▸ Exercise
Only lines containing the word "palvelujen" are needed; pull them out of the material.

▸ Excerpted data
_ _ _ _ _ _ _
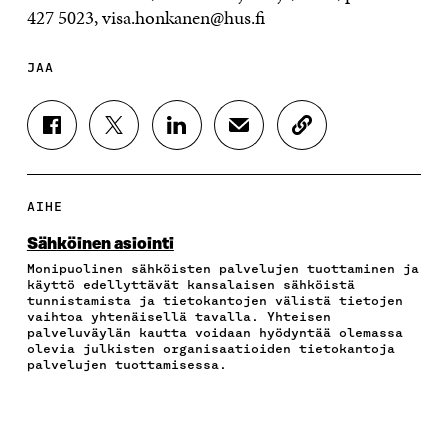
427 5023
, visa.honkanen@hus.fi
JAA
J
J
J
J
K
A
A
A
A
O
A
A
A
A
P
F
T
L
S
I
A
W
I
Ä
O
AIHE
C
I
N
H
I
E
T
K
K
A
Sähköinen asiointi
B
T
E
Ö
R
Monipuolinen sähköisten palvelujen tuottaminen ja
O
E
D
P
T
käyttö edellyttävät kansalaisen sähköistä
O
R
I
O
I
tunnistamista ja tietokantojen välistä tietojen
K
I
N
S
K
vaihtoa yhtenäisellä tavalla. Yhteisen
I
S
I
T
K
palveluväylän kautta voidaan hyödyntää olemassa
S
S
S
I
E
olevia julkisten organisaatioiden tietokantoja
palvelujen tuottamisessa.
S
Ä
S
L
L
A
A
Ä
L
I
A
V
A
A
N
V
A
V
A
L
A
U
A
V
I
_ _ _ _ _ _ _
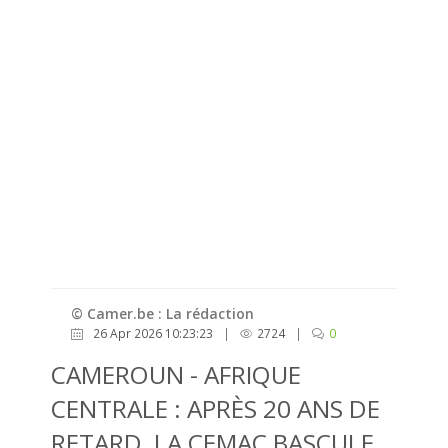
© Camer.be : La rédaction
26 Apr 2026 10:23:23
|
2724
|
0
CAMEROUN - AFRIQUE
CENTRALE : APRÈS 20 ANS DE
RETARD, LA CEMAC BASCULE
_ _ _ _ _ _ _
▸ Task result
Monipuolinen sähköisten palvelujen tuottaminen ja
palvelujen tuottamisessa.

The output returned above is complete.